Our study does have weaknesses. First, it was conducted in a single institution, and results might not be generalizable to other hospitals and geographic areas. However, we reported similar results in a study involving surgeons from all 11 lhin4 hospitals, as did a study at the Roswell Park Cancer Institute involving surgeons participating in a gastrointestinal mcc13. Our results are also in line with those of a systematic review of mccs6. Second, our cccs involved only surgeons with expertise in colorectal cancer surgery and a radiologist. The resulting final treatment recommendations—changed or not—might have been different if the cases had been presented in a traditional mcc. However, the speciality-focused nature of the ccc highlights the importance of conducting more research in the area of mccs. Questions could include these: What is the purpose of the mcc (that is, individual case care or ongoing quality assurance)? What format can enhance mcc function (for example, ccc or mcc format, or both)? How should mccs be evaluated?

Finally, although cccs resulted in changes to the treatment recommendations in 35% of cases, we cannot determine which factors led to those changes, whether treatment recommendations were followed, or whether changes led to improvements in long-term outcomes such as survival. Many studies in the area of mcc research unfortunately suffer from the same weaknesses. We are currently modifying the collection of data in our ccc to better delineate factors leading to treatment recommendation changes, and we are collecting data on the fidelity of subsequent treatment choices after ccc review and on patient outcomes.

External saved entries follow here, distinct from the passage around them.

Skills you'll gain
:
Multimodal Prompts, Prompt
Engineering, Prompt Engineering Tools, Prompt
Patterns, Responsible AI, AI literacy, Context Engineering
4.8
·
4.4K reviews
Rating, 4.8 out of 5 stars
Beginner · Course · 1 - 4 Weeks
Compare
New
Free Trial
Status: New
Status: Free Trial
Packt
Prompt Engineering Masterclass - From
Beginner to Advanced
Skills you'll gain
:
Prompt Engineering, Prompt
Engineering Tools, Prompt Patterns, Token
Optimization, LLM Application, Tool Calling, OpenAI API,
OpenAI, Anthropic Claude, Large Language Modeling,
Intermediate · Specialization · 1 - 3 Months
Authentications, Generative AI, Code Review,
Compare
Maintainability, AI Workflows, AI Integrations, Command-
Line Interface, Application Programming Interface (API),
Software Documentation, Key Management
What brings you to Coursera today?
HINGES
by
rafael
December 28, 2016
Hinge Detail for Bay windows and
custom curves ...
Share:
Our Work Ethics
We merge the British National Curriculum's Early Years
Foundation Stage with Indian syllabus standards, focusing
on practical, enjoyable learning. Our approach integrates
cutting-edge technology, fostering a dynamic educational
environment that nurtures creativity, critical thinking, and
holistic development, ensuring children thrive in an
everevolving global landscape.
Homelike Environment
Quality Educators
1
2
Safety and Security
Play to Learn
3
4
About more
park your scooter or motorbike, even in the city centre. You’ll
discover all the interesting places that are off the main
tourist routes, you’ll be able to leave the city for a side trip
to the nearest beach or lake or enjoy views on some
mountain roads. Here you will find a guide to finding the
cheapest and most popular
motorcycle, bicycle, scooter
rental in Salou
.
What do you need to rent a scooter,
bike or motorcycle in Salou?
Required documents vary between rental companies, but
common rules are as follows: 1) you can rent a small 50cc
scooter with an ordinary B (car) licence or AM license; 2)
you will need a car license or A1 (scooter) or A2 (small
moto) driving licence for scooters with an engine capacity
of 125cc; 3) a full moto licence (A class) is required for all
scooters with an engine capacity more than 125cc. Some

Our observed high rates of change in treatment recommendations suggest variation in the processes of care provided by participating surgeons. Standardization of processes of care can help with the identification of potential quality gaps and plans to address those gaps14. Our study design and results should encourage surgeons toward better collaboration with fellow surgeons when treating patients with rectal cancer. Closer collaboration could potentially also be beneficial in other cancer and non-cancer conditions.

CONFLICT OF INTEREST DISCLOSURES

We have read and understood Current Oncology’s policy on disclosing conflicts of interest, and we declare that we have none.